**Problem description**
Repeat the records. Match each character exactly.

Extracted page text data
^^^^^^^^

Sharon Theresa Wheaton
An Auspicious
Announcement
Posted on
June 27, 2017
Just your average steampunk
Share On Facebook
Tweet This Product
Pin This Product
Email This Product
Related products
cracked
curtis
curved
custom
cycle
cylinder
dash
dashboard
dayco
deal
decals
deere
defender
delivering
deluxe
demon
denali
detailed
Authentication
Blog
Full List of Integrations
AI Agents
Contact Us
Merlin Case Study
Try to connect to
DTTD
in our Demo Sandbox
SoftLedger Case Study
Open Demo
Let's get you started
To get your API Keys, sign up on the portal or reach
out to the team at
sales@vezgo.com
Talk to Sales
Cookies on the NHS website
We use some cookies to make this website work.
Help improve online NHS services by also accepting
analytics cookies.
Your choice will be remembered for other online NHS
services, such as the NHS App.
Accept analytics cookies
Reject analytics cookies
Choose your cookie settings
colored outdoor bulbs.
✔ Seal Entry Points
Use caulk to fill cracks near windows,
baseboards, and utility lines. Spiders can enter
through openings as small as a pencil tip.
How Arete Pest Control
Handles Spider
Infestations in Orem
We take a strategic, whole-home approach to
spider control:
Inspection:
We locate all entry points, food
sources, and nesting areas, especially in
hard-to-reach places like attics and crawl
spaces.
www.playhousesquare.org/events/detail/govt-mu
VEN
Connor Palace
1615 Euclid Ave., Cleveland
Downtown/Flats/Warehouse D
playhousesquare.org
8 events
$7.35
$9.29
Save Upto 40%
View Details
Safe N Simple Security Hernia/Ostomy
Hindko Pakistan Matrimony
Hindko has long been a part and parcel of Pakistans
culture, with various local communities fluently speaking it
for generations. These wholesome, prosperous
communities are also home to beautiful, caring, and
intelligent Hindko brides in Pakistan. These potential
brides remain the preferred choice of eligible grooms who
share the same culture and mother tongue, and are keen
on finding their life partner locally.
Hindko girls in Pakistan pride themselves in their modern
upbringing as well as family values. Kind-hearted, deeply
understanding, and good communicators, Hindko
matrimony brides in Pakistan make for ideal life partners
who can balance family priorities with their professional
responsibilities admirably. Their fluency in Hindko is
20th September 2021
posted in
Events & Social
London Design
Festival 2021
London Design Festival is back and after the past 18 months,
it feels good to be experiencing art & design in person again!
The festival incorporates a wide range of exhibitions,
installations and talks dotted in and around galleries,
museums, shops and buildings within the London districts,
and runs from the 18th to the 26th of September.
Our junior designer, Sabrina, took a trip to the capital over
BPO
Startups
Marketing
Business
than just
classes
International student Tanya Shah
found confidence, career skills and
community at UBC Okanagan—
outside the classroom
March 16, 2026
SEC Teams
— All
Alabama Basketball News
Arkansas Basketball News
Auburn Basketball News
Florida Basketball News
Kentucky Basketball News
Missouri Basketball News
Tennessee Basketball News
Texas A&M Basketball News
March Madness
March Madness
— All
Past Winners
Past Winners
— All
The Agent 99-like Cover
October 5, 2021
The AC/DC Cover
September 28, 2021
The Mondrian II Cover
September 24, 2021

^^^^^^^^

**Solution for this problem**
Sharon Theresa Wheaton
An Auspicious
Announcement
Posted on
June 27, 2017
Just your average steampunk
Share On Facebook
Tweet This Product
Pin This Product
Email This Product
Related products
cracked
curtis
curved
custom
cycle
cylinder
dash
dashboard
dayco
deal
decals
deere
defender
delivering
deluxe
demon
denali
detailed
Authentication
Blog
Full List of Integrations
AI Agents
Contact Us
Merlin Case Study
Try to connect to
DTTD
in our Demo Sandbox
SoftLedger Case Study
Open Demo
Let's get you started
To get your API Keys, sign up on the portal or reach
out to the team at
sales@vezgo.com
Talk to Sales
Cookies on the NHS website
We use some cookies to make this website work.
Help improve online NHS services by also accepting
analytics cookies.
Your choice will be remembered for other online NHS
services, such as the NHS App.
Accept analytics cookies
Reject analytics cookies
Choose your cookie settings
colored outdoor bulbs.
✔ Seal Entry Points
Use caulk to fill cracks near windows,
baseboards, and utility lines. Spiders can enter
through openings as small as a pencil tip.
How Arete Pest Control
Handles Spider
Infestations in Orem
We take a strategic, whole-home approach to
spider control:
Inspection:
We locate all entry points, food
sources, and nesting areas, especially in
hard-to-reach places like attics and crawl
spaces.
www.playhousesquare.org/events/detail/govt-mu
VEN
Connor Palace
1615 Euclid Ave., Cleveland
Downtown/Flats/Warehouse D
playhousesquare.org
8 events
$7.35
$9.29
Save Upto 40%
View Details
Safe N Simple Security Hernia/Ostomy
Hindko Pakistan Matrimony
Hindko has long been a part and parcel of Pakistans
culture, with various local communities fluently speaking it
for generations. These wholesome, prosperous
communities are also home to beautiful, caring, and
intelligent Hindko brides in Pakistan. These potential
brides remain the preferred choice of eligible grooms who
share the same culture and mother tongue, and are keen
on finding their life partner locally.
Hindko girls in Pakistan pride themselves in their modern
upbringing as well as family values. Kind-hearted, deeply
understanding, and good communicators, Hindko
matrimony brides in Pakistan make for ideal life partners
who can balance family priorities with their professional
responsibilities admirably. Their fluency in Hindko is
20th September 2021
posted in
Events & Social
London Design
Festival 2021
London Design Festival is back and after the past 18 months,
it feels good to be experiencing art & design in person again!
The festival incorporates a wide range of exhibitions,
installations and talks dotted in and around galleries,
museums, shops and buildings within the London districts,
and runs from the 18th to the 26th of September.
Our junior designer, Sabrina, took a trip to the capital over
BPO
Startups
Marketing
Business
than just
classes
International student Tanya Shah
found confidence, career skills and
community at UBC Okanagan—
outside the classroom
March 16, 2026
SEC Teams
— All
Alabama Basketball News
Arkansas Basketball News
Auburn Basketball News
Florida Basketball News
Kentucky Basketball News
Missouri Basketball News
Tennessee Basketball News
Texas A&M Basketball News
March Madness
March Madness
— All
Past Winners
Past Winners
— All
The Agent 99-like Cover
October 5, 2021
The AC/DC Cover
September 28, 2021
The Mondrian II Cover
September 24, 2021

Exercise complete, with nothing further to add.